Marcel Winatschek

Panda Suit, Rainbow Exit, No Survivors

If you thought Rebecca Black’s Friday represented some kind of floor—the lowest point the pop machine could hit—you hadn’t met Patrice Wilson yet. Wilson is the producer behind that particular catastrophe, and apparently the whole experience felt so good he needed to do it again, this time with a young girl named Alison Gold and a song called Chinese Food.

The video is a genuine marvel of wrongness. Fortune cookies feature prominently. There are subtitles for reasons that remain unclear. A man in a panda costume shows up to have a pillow fight with a 12-year-old, then exits on a rainbow—and the timing relative to any hypothetical police response is left as an exercise for the viewer.
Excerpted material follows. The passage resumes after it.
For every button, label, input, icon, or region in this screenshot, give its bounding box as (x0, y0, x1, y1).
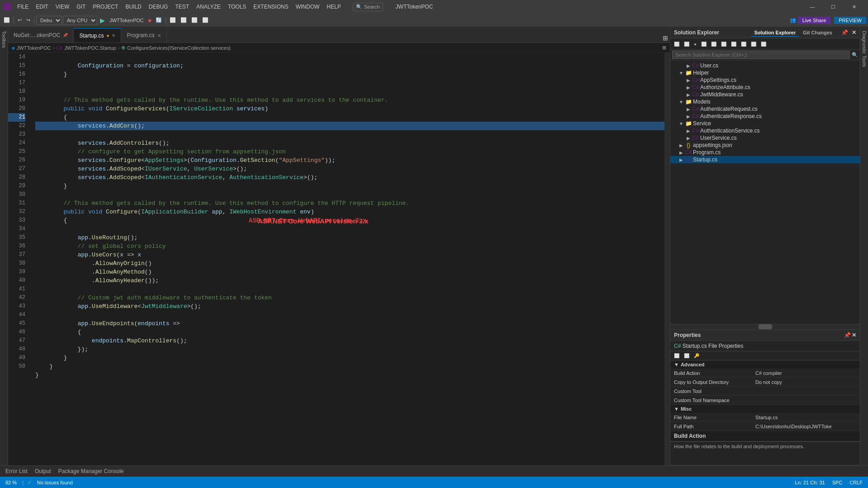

It makes Friday look like Kubrick.

What disturbs me isn’t the sheer incompetence of the music, which is almost soothing at this point. It’s the specific energy Wilson brings to these projects—an adult man in a bear suit asserting creative control over a preteen’s image with absolute confidence. There’s a genre of internet badness that’s accidental and therefore kind of pure. This isn’t that. This was planned. Someone sat in a room and wrote the panda into the script.

Alison Gold will be fine. Rebecca Black survived and thrived. The internet has a short memory for this stuff. But Wilson keeps going, and I keep watching, and I honestly can’t tell if that says more about him or me.